Records to process below:
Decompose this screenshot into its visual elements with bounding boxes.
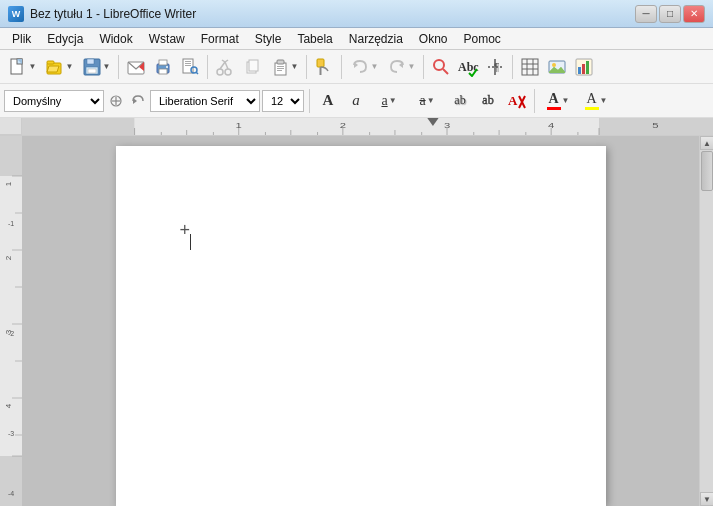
strikethrough-button[interactable]: a ▼	[409, 88, 445, 114]
paragraph-style-select[interactable]: Domyślny	[4, 90, 104, 112]
paste-button[interactable]: ▼	[266, 54, 302, 80]
svg-rect-32	[277, 68, 284, 69]
italic-button[interactable]: a	[343, 88, 369, 114]
image-icon	[547, 57, 567, 77]
chart-button[interactable]	[571, 54, 597, 80]
svg-text:-2: -2	[8, 330, 14, 337]
undo-button[interactable]: ▼	[346, 54, 382, 80]
svg-line-24	[225, 62, 228, 69]
style-update-icon	[130, 93, 146, 109]
find-icon	[431, 57, 451, 77]
svg-text:-4: -4	[8, 490, 14, 497]
menu-format[interactable]: Format	[193, 30, 247, 48]
svg-rect-30	[277, 60, 284, 64]
menu-okno[interactable]: Okno	[411, 30, 456, 48]
new-icon	[8, 57, 28, 77]
svg-text:4: 4	[548, 121, 555, 130]
svg-line-20	[196, 72, 198, 74]
menu-narzedzia[interactable]: Narzędzia	[341, 30, 411, 48]
bold-button[interactable]: A	[315, 88, 341, 114]
svg-line-26	[225, 60, 228, 62]
format-painter-icon	[314, 57, 334, 77]
svg-text:3: 3	[444, 121, 450, 130]
svg-line-23	[220, 62, 225, 69]
new-button[interactable]: ▼	[4, 54, 40, 80]
clear-format-button[interactable]: A	[503, 88, 529, 114]
toolbar-sep-5	[423, 55, 424, 79]
format-painter-button[interactable]	[311, 54, 337, 80]
v-ruler-svg: 1 2 3 4 -1 -2 -3 -4	[0, 136, 22, 506]
preview-button[interactable]	[177, 54, 203, 80]
menu-wstaw[interactable]: Wstaw	[141, 30, 193, 48]
svg-point-50	[552, 63, 556, 67]
redo-button[interactable]: ▼	[383, 54, 419, 80]
vertical-scrollbar[interactable]: ▲ ▼	[699, 136, 713, 506]
svg-text:1: 1	[4, 181, 13, 186]
menu-edycja[interactable]: Edycja	[39, 30, 91, 48]
save-button[interactable]: ▼	[78, 54, 114, 80]
menu-tabela[interactable]: Tabela	[289, 30, 340, 48]
underline-button[interactable]: a ▼	[371, 88, 407, 114]
save-icon	[82, 57, 102, 77]
document-area[interactable]	[22, 136, 699, 506]
svg-point-21	[217, 69, 223, 75]
svg-rect-8	[88, 69, 96, 73]
window-title: Bez tytułu 1 - LibreOffice Writer	[30, 7, 196, 21]
fmt-sep-2	[534, 89, 535, 113]
shadow-button[interactable]: ab	[447, 88, 473, 114]
cut-icon	[215, 57, 235, 77]
open-button[interactable]: ▼	[41, 54, 77, 80]
maximize-button[interactable]: □	[659, 5, 681, 23]
cut-button[interactable]	[212, 54, 238, 80]
style-config-icon	[108, 93, 124, 109]
highlight-button[interactable]: A ▼	[578, 88, 614, 114]
style-update-button[interactable]	[128, 88, 148, 114]
svg-rect-4	[47, 61, 54, 64]
svg-rect-6	[87, 59, 94, 64]
window-controls: ─ □ ✕	[635, 5, 705, 23]
find-button[interactable]	[428, 54, 454, 80]
svg-line-25	[222, 60, 225, 62]
ruler-corner	[0, 118, 22, 135]
svg-rect-54	[582, 64, 585, 74]
menu-widok[interactable]: Widok	[91, 30, 140, 48]
scroll-thumb[interactable]	[701, 151, 713, 191]
menu-plik[interactable]: Plik	[4, 30, 39, 48]
spellcheck-button[interactable]: Abc	[455, 54, 481, 80]
font-color-button[interactable]: A ▼	[540, 88, 576, 114]
svg-text:¶: ¶	[494, 62, 499, 73]
toolbar-sep-3	[306, 55, 307, 79]
svg-rect-18	[185, 65, 191, 66]
menu-style[interactable]: Style	[247, 30, 290, 48]
style-config-button[interactable]	[106, 88, 126, 114]
table-button[interactable]	[517, 54, 543, 80]
outline-button[interactable]: ab	[475, 88, 501, 114]
svg-point-38	[434, 60, 444, 70]
copy-button[interactable]	[239, 54, 265, 80]
content-area: 1 2 3 4 -1 -2 -3 -4 ▲ ▼	[0, 136, 713, 506]
font-size-select[interactable]: 12	[262, 90, 304, 112]
font-name-select[interactable]: Liberation Serif	[150, 90, 260, 112]
minimize-button[interactable]: ─	[635, 5, 657, 23]
paste-icon	[270, 57, 290, 77]
redo-icon	[387, 57, 407, 77]
scroll-down-button[interactable]: ▼	[700, 492, 713, 506]
chart-icon	[574, 57, 594, 77]
print-button[interactable]	[150, 54, 176, 80]
document-page[interactable]	[116, 146, 606, 506]
scroll-track[interactable]	[700, 150, 713, 492]
svg-point-22	[225, 69, 231, 75]
scroll-up-button[interactable]: ▲	[700, 136, 713, 150]
open-icon	[45, 57, 65, 77]
menu-pomoc[interactable]: Pomoc	[456, 30, 509, 48]
svg-text:-3: -3	[8, 430, 14, 437]
svg-text:1: 1	[236, 121, 242, 130]
email-button[interactable]	[123, 54, 149, 80]
close-button[interactable]: ✕	[683, 5, 705, 23]
copy-icon	[242, 57, 262, 77]
svg-rect-33	[277, 70, 282, 71]
image-button[interactable]	[544, 54, 570, 80]
font-color-indicator	[547, 107, 561, 110]
autocorrect-button[interactable]: ¶	[482, 54, 508, 80]
spellcheck-icon: Abc	[457, 57, 479, 77]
End of Records to process.
Extract all lines of the records above that include "ruler".

v-ruler-svg: 1 2 3 4 -1 -2 -3 -4	[0, 136, 22, 506]
ruler-corner	[0, 118, 22, 135]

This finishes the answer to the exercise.